The Psychopath: A True Story(39)



‘So for her that was a big deal, that was a really big deal. Um, and her mum was lovely, I liked her parents, but I loved her mum – I wished she was mine – she was an amazing, amazing woman. She was very much that kind of dour . . . you know that something just has to be done, this is the way it is . . . She was just this really good host.

‘Mary was a nonconformist; her first move was to go rush out and drop out of school. Hooked up with this guy who played guitar; he sang in a bitsy band and had a kid within five seconds of whoever he happened to be with. She was a groupie. Had a little kid by him. And she lived in a little flat. But she was on, I think, her 3rd mortgage. [laughs]

‘She had a relationship with her parents, her cousins, her child . . . [several hand motions] and she worked for Midlothian Council, so she was probably on about 20 or 30 grand a year – which for Edinburgh is not that much.

‘She was very quick: she could put A, plus B, plus C, plus D, “that means if I do this, this and this”, then she can apply logic to it.

‘So after we first got together . . . at first I thought I wouldn’t tell her anything, but she could see where things were going.

‘I mean I was happy; I was genuinely happy. That was the greatest loss of that whole era [circular hands] for me, because she was an amazing person.

‘She reasoned, if you are happy to play along, then I am happy with this. You don’t have to live here; you don’t have to do what you are doing. If you want to start up a business – because she had always wanted to start up her own business. You have got your reasons – do it!
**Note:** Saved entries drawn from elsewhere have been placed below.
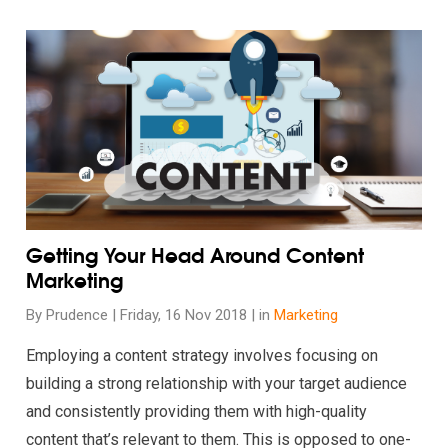
rt Shopping These Holidays
Read our insights on Getting Your Head Around Content Mark
Getting Your Head Around Content
Marketing
By Prudence | Friday, 16 Nov 2018 | in
Marketing
Employing a content strategy involves focusing on
building a strong relationship with your target audience
and consistently providing them with high-quality
content that’s relevant to them. This is opposed to one-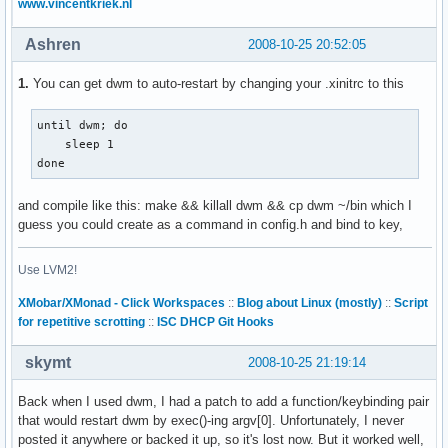
www.vincentkriek.nl
Ashren
2008-10-25 20:52:05
1.
You can get dwm to auto-restart by changing your .xinitrc to this
until dwm; do

    sleep 1

done
and compile like this: make && killall dwm && cp dwm ~/bin which I
guess you could create as a command in config.h and bind to key,
Use LVM2!
XMobar/XMonad - Click Workspaces
::
Blog about Linux (mostly)
::
Script
for repetitive scrotting
::
ISC DHCP Git Hooks
skymt
2008-10-25 21:19:14
Back when I used dwm, I had a patch to add a function/keybinding pair
that would restart dwm by exec()-ing argv[0]. Unfortunately, I never
posted it anywhere or backed it up, so it's lost now. But it worked well,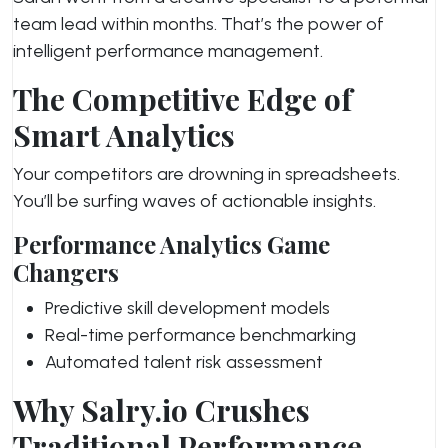
team lead within months. That’s the power of
intelligent performance management.
The Competitive Edge of
Smart Analytics
Your competitors are drowning in spreadsheets.
You’ll be surfing waves of actionable insights.
Performance Analytics Game
Changers
Predictive skill development models
Real-time performance benchmarking
Automated talent risk assessment
Why Salry.io Crushes
Traditional Performance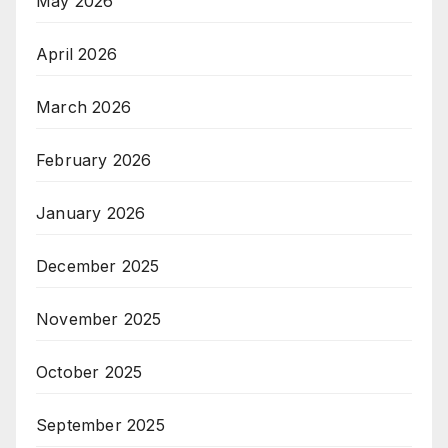
May 2026
April 2026
March 2026
February 2026
January 2026
December 2025
November 2025
October 2025
September 2025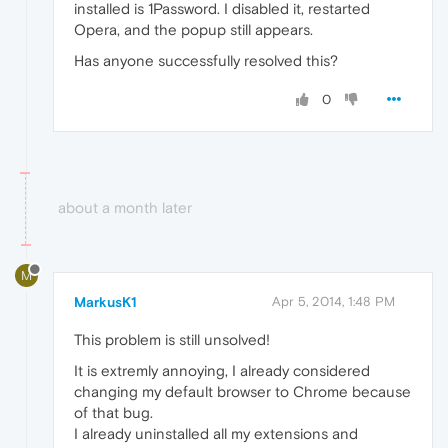
installed is 1Password. I disabled it, restarted
Opera, and the popup still appears.
Has anyone successfully resolved this?
0
about a month later
M
MarkusK1
Apr 5, 2014, 1:48 PM
This problem is still unsolved!
It is extremly annoying, I already considered
changing my default browser to Chrome because
of that bug.
I already uninstalled all my extensions and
‘I get in this car that doesn’t start every couple of days. She said, “All right, let’s get you a car, let’s build a life here! You’re going to have to pay X amount of money into this bank account.” And she walked the walk. Again, as long as it was not something that was in her face. It wouldn’t be up there, that was the whole point. We would never criss-cross each other. Before we got happy, it’s just – I call it God’s will of the mongrels that we came here, because OK, enough is enough . . . um, but that was fine – that went on for years – we were together for five years, I think.’
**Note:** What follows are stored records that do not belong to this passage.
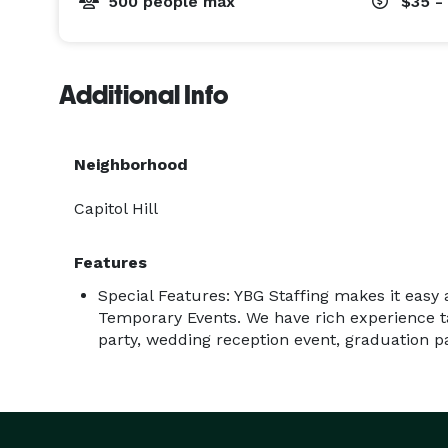
500 people max
$35 -
Additional Info
Neighborhood
Capitol Hill
Features
Special Features: YBG Staffing makes it easy 
Temporary Events. We have rich experience ta
party, wedding reception event, graduation par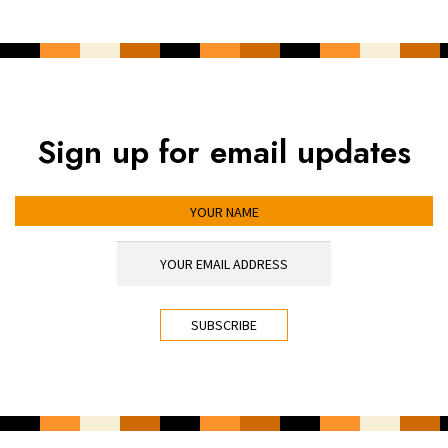
Sign up for email updates
YOUR NAME
YOUR EMAIL ADDRESS
*
CAPTCHA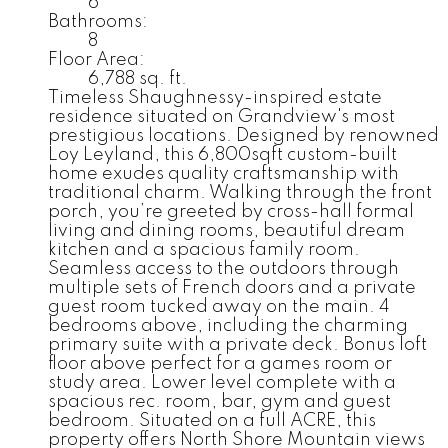
6
Bathrooms:
8
Floor Area:
6,788 sq. ft.
Timeless Shaughnessy-inspired estate
residence situated on Grandview's most
prestigious locations. Designed by renowned
Loy Leyland, this 6,800sqft custom-built
home exudes quality craftsmanship with
traditional charm. Walking through the front
porch, you’re greeted by cross-hall formal
living and dining rooms, beautiful dream
kitchen and a spacious family room.
Seamless access to the outdoors through
multiple sets of French doors and a private
guest room tucked away on the main. 4
bedrooms above, including the charming
primary suite with a private deck. Bonus loft
floor above perfect for a games room or
study area. Lower level complete with a
spacious rec. room, bar, gym and guest
bedroom. Situated on a full ACRE, this
property offers North Shore Mountain views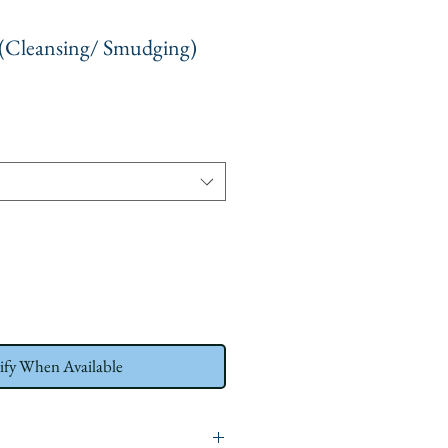
 (Cleansing/ Smudging)
ify When Available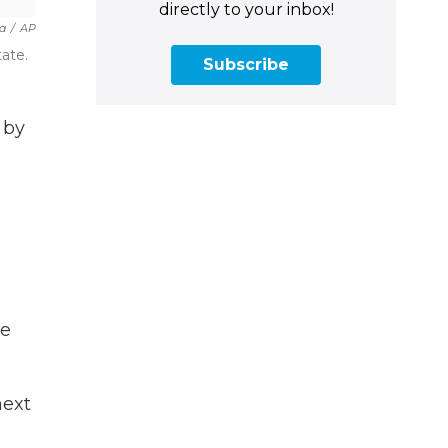
directly to your inbox!
la
/
AP
ate.
Subscribe
 by
he
next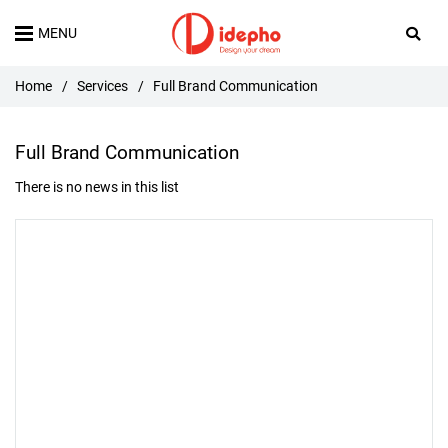
MENU
Home
/
Services
/
Full Brand Communication
Full Brand Communication
There is no news in this list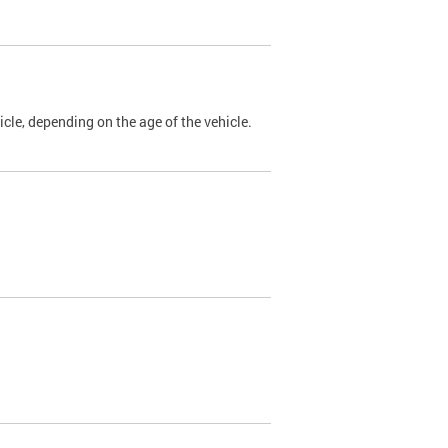
cle, depending on the age of the vehicle.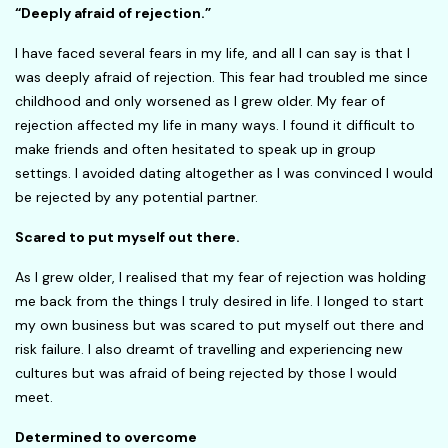
“Deeply afraid of rejection.”
I have faced several fears in my life, and all I can say is that I
was deeply afraid of rejection. This fear had troubled me since
childhood and only worsened as I grew older. My fear of
rejection affected my life in many ways. I found it difficult to
make friends and often hesitated to speak up in group
settings. I avoided dating altogether as I was convinced I would
be rejected by any potential partner.
Scared to put myself out there.
As I grew older, I realised that my fear of rejection was holding
me back from the things I truly desired in life. I longed to start
my own business but was scared to put myself out there and
risk failure. I also dreamt of travelling and experiencing new
cultures but was afraid of being rejected by those I would
meet.
Determined to overcome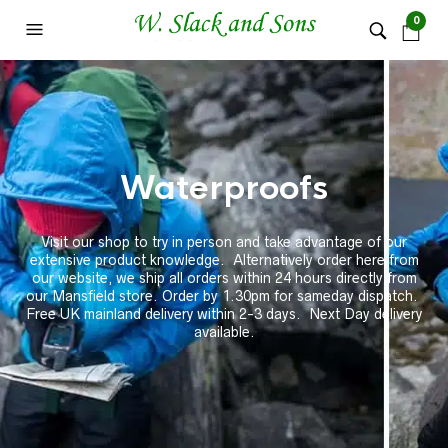
0
Waterproofs
Visit our shop to try in person and take advantage of our
extensive product knowledge. Alternatively order here from
our website, we ship all orders within 24 hours directly from
our Mansfield store. Order by 1.30pm for sameday dispatch.
Free UK mainland delivery within 2-3 days. Next Day delivery
available.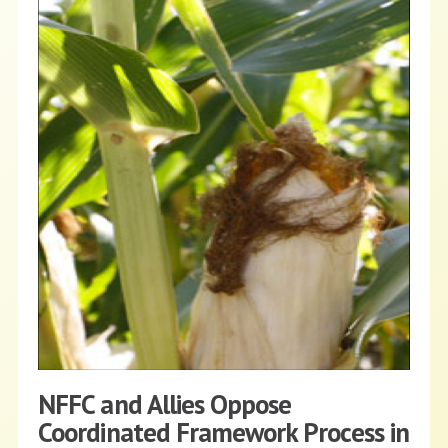
NFFC and Allies Oppose
Coordinated Framework Process in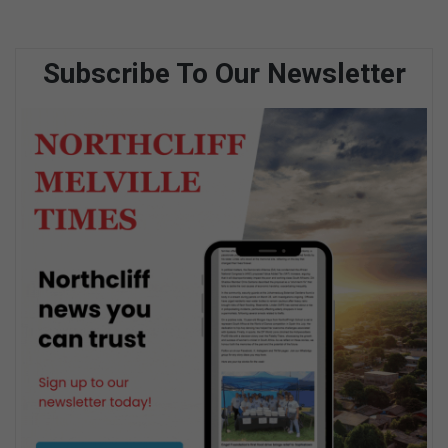
Subscribe To Our Newsletter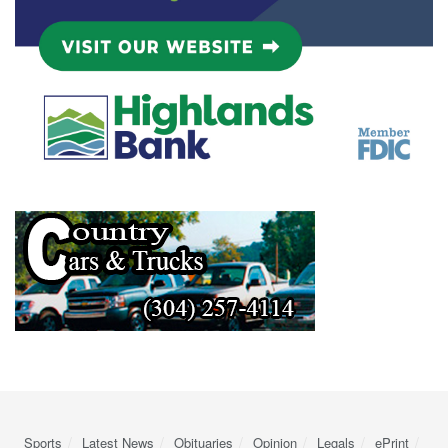
Sports
Latest News
Obituaries
Opinion
Legals
ePrint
Mischele: ‘Five or six years, I think she said.’

Will: ‘And that, you know, quite honestly, that would have gone on forever. It wouldn’t have changed.’

Mischele: ‘Wouldn’t it have been easier to leave [your wife] and then you could’ve just lived happily ever after with Mary?’
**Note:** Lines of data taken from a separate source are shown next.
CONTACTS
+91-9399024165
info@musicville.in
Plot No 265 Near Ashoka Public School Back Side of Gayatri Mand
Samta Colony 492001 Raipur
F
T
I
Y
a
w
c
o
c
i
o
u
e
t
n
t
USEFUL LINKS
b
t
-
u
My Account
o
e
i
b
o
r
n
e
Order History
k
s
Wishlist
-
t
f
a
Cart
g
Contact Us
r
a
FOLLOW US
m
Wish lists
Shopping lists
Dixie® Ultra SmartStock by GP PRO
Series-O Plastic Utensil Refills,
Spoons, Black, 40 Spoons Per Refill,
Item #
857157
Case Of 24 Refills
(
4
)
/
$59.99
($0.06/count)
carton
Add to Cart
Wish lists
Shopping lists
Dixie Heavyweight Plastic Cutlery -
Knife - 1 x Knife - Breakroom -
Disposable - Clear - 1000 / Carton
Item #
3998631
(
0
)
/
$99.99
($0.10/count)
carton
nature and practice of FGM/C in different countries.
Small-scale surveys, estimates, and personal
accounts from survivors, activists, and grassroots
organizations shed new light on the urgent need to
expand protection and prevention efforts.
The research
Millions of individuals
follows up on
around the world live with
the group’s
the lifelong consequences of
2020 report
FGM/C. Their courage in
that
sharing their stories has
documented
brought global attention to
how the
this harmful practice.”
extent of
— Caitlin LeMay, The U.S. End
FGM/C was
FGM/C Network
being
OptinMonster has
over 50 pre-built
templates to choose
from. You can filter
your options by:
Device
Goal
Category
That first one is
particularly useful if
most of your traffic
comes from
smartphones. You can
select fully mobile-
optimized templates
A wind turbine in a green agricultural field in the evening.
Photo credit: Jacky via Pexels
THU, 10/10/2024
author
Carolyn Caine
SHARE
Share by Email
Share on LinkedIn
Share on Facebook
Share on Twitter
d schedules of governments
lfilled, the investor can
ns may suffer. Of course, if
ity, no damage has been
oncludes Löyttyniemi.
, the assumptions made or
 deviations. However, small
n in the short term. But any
Will: ‘And that was kind of where things were getting to . . . We had a separate company up there. Money was being funnelled into things . . . It was being funnelled into the house in her name. I trusted her. It’s not like I had an “us” thing. I trusted her. OK, fine, the house needs to be in her name, the bank account needs to be in her name – so on and so forth. So that these things won’t cause an issue all of a sudden, “Well, I want [hand chop motion] to get everything”. . . Keep in mind . . . All I was interested in was making sure that, OK, you guys can still carry on living – and I wanna do the same. I didn’t go through all this and work this hard to wind up trying to find change for a coffee. Yeah, I was manipulating and manoeuvring things so that I could break and move somewhere else.’

He then went on to say that I was complicit in his plan. That what hurt him the most about my book was that I had denied I’d been involved in his plan all along. But then he also said that he got it. He understood that I had to ‘wave a flag’ to ensure people didn’t think I was involved in his deceptions and had in fact been left lots of money, ‘multiples of seven figures’ as he said before. (I do remember getting phone calls from the other wife asking if I had got money from him, I assume now because he was telling her the same thing. At the time I was distracted by having found out my mother was terminally ill.)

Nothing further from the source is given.